▶ [Work order]:
Without any of the pictures, print every record below exactly.

▶ [Supplied entries]:
======

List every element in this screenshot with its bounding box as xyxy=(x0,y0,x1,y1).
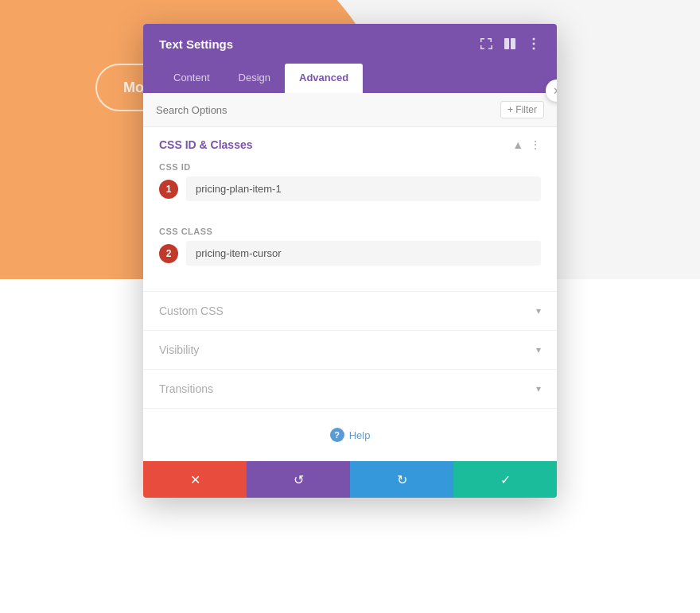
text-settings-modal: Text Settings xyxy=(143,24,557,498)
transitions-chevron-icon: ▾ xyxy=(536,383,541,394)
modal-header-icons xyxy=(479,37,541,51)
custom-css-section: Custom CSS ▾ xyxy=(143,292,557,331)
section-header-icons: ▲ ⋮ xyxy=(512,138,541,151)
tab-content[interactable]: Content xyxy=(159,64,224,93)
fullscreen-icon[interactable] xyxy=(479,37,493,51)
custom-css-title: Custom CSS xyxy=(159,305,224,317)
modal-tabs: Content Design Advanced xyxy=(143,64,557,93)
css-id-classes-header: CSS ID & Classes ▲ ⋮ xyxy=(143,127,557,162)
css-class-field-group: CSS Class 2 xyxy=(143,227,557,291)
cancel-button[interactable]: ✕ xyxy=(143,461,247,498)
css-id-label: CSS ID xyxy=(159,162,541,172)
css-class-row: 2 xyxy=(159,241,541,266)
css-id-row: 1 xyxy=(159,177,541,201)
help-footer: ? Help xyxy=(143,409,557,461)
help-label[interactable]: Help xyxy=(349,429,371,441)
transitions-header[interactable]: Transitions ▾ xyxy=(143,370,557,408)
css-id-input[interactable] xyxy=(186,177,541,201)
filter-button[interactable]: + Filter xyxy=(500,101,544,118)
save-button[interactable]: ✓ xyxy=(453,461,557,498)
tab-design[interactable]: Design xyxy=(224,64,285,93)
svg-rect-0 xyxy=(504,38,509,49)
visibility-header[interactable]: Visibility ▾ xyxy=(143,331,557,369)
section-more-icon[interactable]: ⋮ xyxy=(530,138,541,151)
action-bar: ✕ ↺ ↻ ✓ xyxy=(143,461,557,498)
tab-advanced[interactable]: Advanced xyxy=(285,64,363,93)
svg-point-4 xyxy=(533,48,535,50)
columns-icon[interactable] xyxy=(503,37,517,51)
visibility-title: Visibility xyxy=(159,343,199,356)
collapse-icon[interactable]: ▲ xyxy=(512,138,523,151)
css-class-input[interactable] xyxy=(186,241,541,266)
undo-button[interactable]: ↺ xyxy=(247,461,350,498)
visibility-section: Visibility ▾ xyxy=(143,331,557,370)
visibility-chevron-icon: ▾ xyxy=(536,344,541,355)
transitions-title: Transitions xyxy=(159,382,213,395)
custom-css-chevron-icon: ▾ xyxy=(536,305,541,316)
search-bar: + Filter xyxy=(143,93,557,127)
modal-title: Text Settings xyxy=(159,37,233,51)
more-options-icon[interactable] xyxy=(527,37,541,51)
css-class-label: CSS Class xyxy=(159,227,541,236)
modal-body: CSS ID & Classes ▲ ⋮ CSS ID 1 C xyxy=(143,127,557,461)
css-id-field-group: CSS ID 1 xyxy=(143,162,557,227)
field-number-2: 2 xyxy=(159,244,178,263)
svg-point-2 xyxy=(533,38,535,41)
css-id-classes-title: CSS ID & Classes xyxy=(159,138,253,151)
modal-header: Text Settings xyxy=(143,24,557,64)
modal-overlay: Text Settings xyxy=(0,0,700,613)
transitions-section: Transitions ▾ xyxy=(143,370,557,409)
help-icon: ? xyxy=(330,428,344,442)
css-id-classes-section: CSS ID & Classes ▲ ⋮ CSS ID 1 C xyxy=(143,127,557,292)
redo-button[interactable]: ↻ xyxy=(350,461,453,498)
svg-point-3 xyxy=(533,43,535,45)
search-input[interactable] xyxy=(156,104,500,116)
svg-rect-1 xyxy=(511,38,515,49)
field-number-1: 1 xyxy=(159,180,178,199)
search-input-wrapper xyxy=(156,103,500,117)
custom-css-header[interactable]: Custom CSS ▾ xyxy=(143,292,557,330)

======

▶ [Output]:
List every element in this screenshot with its bounding box as xyxy=(x0,y0,x1,y1).
text-settings-modal: Text Settings xyxy=(143,24,557,498)
transitions-chevron-icon: ▾ xyxy=(536,383,541,394)
modal-header-icons xyxy=(479,37,541,51)
custom-css-section: Custom CSS ▾ xyxy=(143,292,557,331)
section-header-icons: ▲ ⋮ xyxy=(512,138,541,151)
tab-content[interactable]: Content xyxy=(159,64,224,93)
fullscreen-icon[interactable] xyxy=(479,37,493,51)
custom-css-title: Custom CSS xyxy=(159,305,224,317)
modal-tabs: Content Design Advanced xyxy=(143,64,557,93)
css-id-classes-header: CSS ID & Classes ▲ ⋮ xyxy=(143,127,557,162)
css-class-field-group: CSS Class 2 xyxy=(143,227,557,291)
cancel-button[interactable]: ✕ xyxy=(143,461,247,498)
css-id-label: CSS ID xyxy=(159,162,541,172)
css-class-row: 2 xyxy=(159,241,541,266)
css-id-row: 1 xyxy=(159,177,541,201)
help-footer: ? Help xyxy=(143,409,557,461)
help-label[interactable]: Help xyxy=(349,429,371,441)
transitions-header[interactable]: Transitions ▾ xyxy=(143,370,557,408)
css-id-input[interactable] xyxy=(186,177,541,201)
filter-button[interactable]: + Filter xyxy=(500,101,544,118)
save-button[interactable]: ✓ xyxy=(453,461,557,498)
tab-design[interactable]: Design xyxy=(224,64,285,93)
svg-rect-0 xyxy=(504,38,509,49)
visibility-header[interactable]: Visibility ▾ xyxy=(143,331,557,369)
section-more-icon[interactable]: ⋮ xyxy=(530,138,541,151)
action-bar: ✕ ↺ ↻ ✓ xyxy=(143,461,557,498)
tab-advanced[interactable]: Advanced xyxy=(285,64,363,93)
svg-point-4 xyxy=(533,48,535,50)
columns-icon[interactable] xyxy=(503,37,517,51)
visibility-title: Visibility xyxy=(159,343,199,356)
collapse-icon[interactable]: ▲ xyxy=(512,138,523,151)
css-class-input[interactable] xyxy=(186,241,541,266)
undo-button[interactable]: ↺ xyxy=(247,461,350,498)
visibility-section: Visibility ▾ xyxy=(143,331,557,370)
visibility-chevron-icon: ▾ xyxy=(536,344,541,355)
transitions-title: Transitions xyxy=(159,382,213,395)
custom-css-chevron-icon: ▾ xyxy=(536,305,541,316)
search-bar: + Filter xyxy=(143,93,557,127)
modal-title: Text Settings xyxy=(159,37,233,51)
more-options-icon[interactable] xyxy=(527,37,541,51)
css-class-label: CSS Class xyxy=(159,227,541,236)
modal-body: CSS ID & Classes ▲ ⋮ CSS ID 1 C xyxy=(143,127,557,461)
css-id-field-group: CSS ID 1 xyxy=(143,162,557,227)
field-number-2: 2 xyxy=(159,244,178,263)
svg-point-2 xyxy=(533,38,535,41)
css-id-classes-title: CSS ID & Classes xyxy=(159,138,253,151)
modal-header: Text Settings xyxy=(143,24,557,64)
modal-overlay: Text Settings xyxy=(0,0,700,613)
transitions-section: Transitions ▾ xyxy=(143,370,557,409)
help-icon: ? xyxy=(330,428,344,442)
css-id-classes-section: CSS ID & Classes ▲ ⋮ CSS ID 1 C xyxy=(143,127,557,292)
redo-button[interactable]: ↻ xyxy=(350,461,453,498)
svg-point-3 xyxy=(533,43,535,45)
search-input[interactable] xyxy=(156,104,500,116)
svg-rect-1 xyxy=(511,38,515,49)
field-number-1: 1 xyxy=(159,180,178,199)
search-input-wrapper xyxy=(156,103,500,117)
custom-css-header[interactable]: Custom CSS ▾ xyxy=(143,292,557,330)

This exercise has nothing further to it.